= Legal fake =

Legal fake is a phenomenon in the fashion industry wherein a third company precedes the original brand company in the registration of the trademark, running its own business, from production to sales, in another country. By exploiting the products, creativity, marketing, and advertising strategies of the original brand, the company misleads consumers, who are not aware that the goods are fake goods. Thus, its typical traits lay upon the question of intellectual property, trademark registration laws among different countries, advertising strategies, and consumer behaviour.

Legal fake, like all contradictions in terms, uses auto-antonym to illustrate a rhetorical point. Legal fake is not a legal term and should not be confused with counterfeit. Although it replicates the original products, its aim is to create a new business parallel to that of the original brand, proposing itself as an authentic brand. Compared to counterfeit products, legal fakes exploit brands that are well-known only to specific groups of people.

== The Supreme case ==
The term legal fake was first used in reference to a legal case involving the American streetwear company Supreme, and an Italy-based company by the same name (Supreme Italia). Supreme Italia was brought to court in 2016 by Supreme New York (Supreme NY). The latter company claimed that their trademark and brand image had been damaged. Through this case, several judgments by the Tribunale di Milano clarified and defined what "legal fake" means.

=== Judgments and laws ===
According to the court ruling, the existence of a "parallel" Supreme brand was permissible due to an ambiguity in the trademark registration process in Italy. Trade Direct Srl (Supreme Italia) filed its application at the UIBM (Italian Patent and Trademark Office) on 18 November 2015 and started producing and selling its products, changing little of the original box logo, which was simply made bigger. Supreme NY had registered its trademark on 9 October 2015.

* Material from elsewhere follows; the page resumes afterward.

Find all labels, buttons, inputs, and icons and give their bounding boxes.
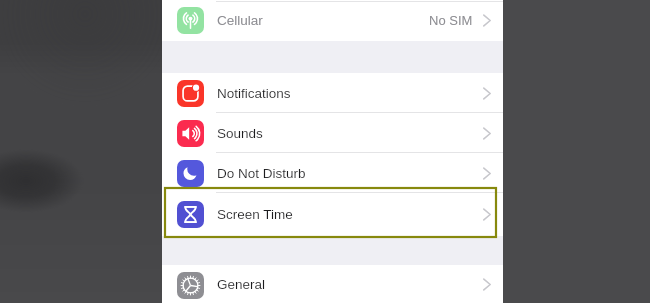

No new creative elements were added to the legal fake version, as stated by the first judgment from the Tribunale di Milano of 26 January 2017, according to which the Italian company repeatedly used the same brand, advertising images and graphics as the American one. Supreme Italia aimed at targeting a wider range of consumers by looking for more shops and retailers throughout Italy for the products distribution. This process brought Supreme Italia into the spotlight, reaching Supreme NY's attention and leading to the legal case.

After the second judgment of 20 April 2017, the final judgment of 26 January 2018 stated the "parasitic" unfair competition behavior of Trade Direct Srl and its consequences: 120,000 Supreme Italia items had to be withdrawn from the market and the company was to pay €5,500.00 to Supreme NY for fees and legal expenses.

== Other cases ==
Other brands involved in similar processes include Boy London, Pyrex Vision, and Kith NYC. In all these cases both the brand name and logo, the concept and the items themselves were copied from the original company and sold in another country as if they were the original items; however, no legal actions have yet been taken.

==Influencers, strategy, and cybersquatting==
Legal fakes are possible because they take advantage of uninformed consumers, who can be easily deceived and influenced by the latest trends promoted through celebrity endorsements and social networks or digital platforms. This is now among the most widely used communication strategies.

The strategy behind legal fakes involves exploiting brand recognition to catch the attention of consumers who may be interested in the original brand. By selling products that are similar to the originals, but at a lower price or in places that are more accessible to consumers, legal fakes can capture additional sales without spending resources to build brand recognition.

Cybersquatting is a form of digital legal fake where a company creates a website using a domain name which is almost identical to the original, but has a different Top-level domain name or additional words such as "official" or "original" to deceive consumers who are looking for the original brand and may not be familiar with common internet fraud tactics.

==Consumer rights==
The question of how consumers can protect themselves from counterfeit and being deceived needs to be mentioned. Information and a corresponding compensation possibility to counterfeit are key points that consumers need to be aware of.

The United Nations General Assembly has itself worked on this issue and provides a list of eight principles. After J.F. Kennedy employed the term consumer rights in his address to the U.S. Congress in 1962, it has been extended to issues dealt by supranational organisations such as the European Union and the United Nations. The latter has adopted in 1985 a set of eight consumer rights as guidelines for consumer protection.

The three most relevant for the topic of legal fake are the following:
- 2. Right to be Informed to be given the facts needed to make an informed choice, and to be protected against dishonest or misleading advertising and labelling;
- 6. Right to Redress to receive a fair settlement of just claims, including compensation for misrepresentation, shoddy goods or unsatisfactory services;
- 7. Right to Consumer Education to acquire knowledge and skills needed to make informed, confident choices about goods and services, while being aware of basic consumer rights and responsibilities and how to act on them.